When Arlyne’s rented limo pulled up next to their apartment on the Upper East Side, the lights were out. She turned her key in the lock and called Norman’s name. There was no reply. The place looked much the same as when she had left it. Norman, unlike many men, was no clutterer. The instant she passed from the living room to the bedroom, however, she could tell something was wrong. Her favorite nightgown, a turquoise peignoir, was thrown across the bed. She would never have tossed it so casually, nor would Sadie, who knew her mistress required her lingerie to be laundered after each wearing, have treated it with such disregard. It had been worn by another woman.
She was enraged with Norman, who, it was now clear, had tricked her into leaving town so he could play house with Chickie. Repenting any sympathy, she waited in the darkened house until she heard him walk in the door. He was alone. When he turned on the light, he saw her and froze. Arlyne had no intention of giving him the opportunity to explain himself. Brandishing the incriminating nightgown, she launched into a tirade against his lechery. Norman struck her. Then he stormed out the door.
All that night, Arlyne nursed her wounds and seethed. By morning, she had decided upon a course of action. She called the assistant district attorney in charge of prosecuting Norman’s case and told him she had information to offer concerning her husband’s misconduct in the fur business. The prosecutor ushered her into his office, where she recited a litany of Norman’s “crimes.”

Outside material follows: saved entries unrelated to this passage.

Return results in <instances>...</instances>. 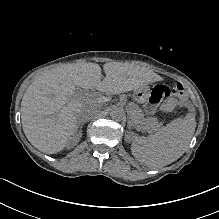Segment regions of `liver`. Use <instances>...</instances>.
Returning a JSON list of instances; mask_svg holds the SVG:
<instances>
[{
    "mask_svg": "<svg viewBox=\"0 0 219 219\" xmlns=\"http://www.w3.org/2000/svg\"><path fill=\"white\" fill-rule=\"evenodd\" d=\"M66 64L39 74L28 86L21 101L22 127L28 141L46 154L63 150L72 139L82 112L94 117L104 98L91 92L75 97L76 87L85 93L94 89L121 94L151 81L150 72L138 65L106 63ZM85 115V114H83Z\"/></svg>",
    "mask_w": 219,
    "mask_h": 219,
    "instance_id": "1",
    "label": "liver"
}]
</instances>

Arlyne had not reckoned with the consequences of her own revenge. Years later as she tried to reconstruct the tumultuous aftermath of her trip to the prosecutor’s office, she would recall that Norman was taken back to the city jail. She had ratted out her own husband. She was mortified. She would set things right, she decided. She would recant her statement. But first she would bail her husband out. That, she learned, would be impossible until the next day. All night long she sat outside the Tombs in her pink Cadillac waiting to do penance. In the morning when she finally got in to visit Norman, he told her he never wanted to see her again.
In the days to follow, Norman and the state struck a bargain. He pleaded guilty to charges of grand larceny second degree and was sentenced to a brief term at the state maximum security prison in Ossining.
In every practical sense, Arlyne’s marriage was over. She moved from the Upper East Side back to her parents’ apartment in Forest Hills. The retreat was humiliating, particularly since it came only two weeks or so before Barbara’s wedding, a fairy-tale extravaganza in the Grand Ballroom of the Plaza Hotel. At that point, news of Norman’s conviction was not common knowledge and the Weiss family hoped the news would not leak out to spoil Barbara’s big day. It would be best, they decided, if Arlyne and Norman would show up together, smiles on their faces, putting rumors of their domestic problems to rest. This was difficult to arrange since Norman, out on bail, was living with Chickie.
Getting him to that wedding was a feat that required the skills of a trained diplomat. Arlyne rose to the occasion. She called him in Brooklyn and explained that in his precarious legal position he had as much to gain as anyone by appearing to be embraced by his influential in-laws. Their continued goodwill, in fact, might prove useful to him come time for parole. Enticed by this appeal to his self-interest, Norman attended the wedding, where he was a shadow, if a necessary shadow. He appeared in only one photo, an obscure figure seated in the background.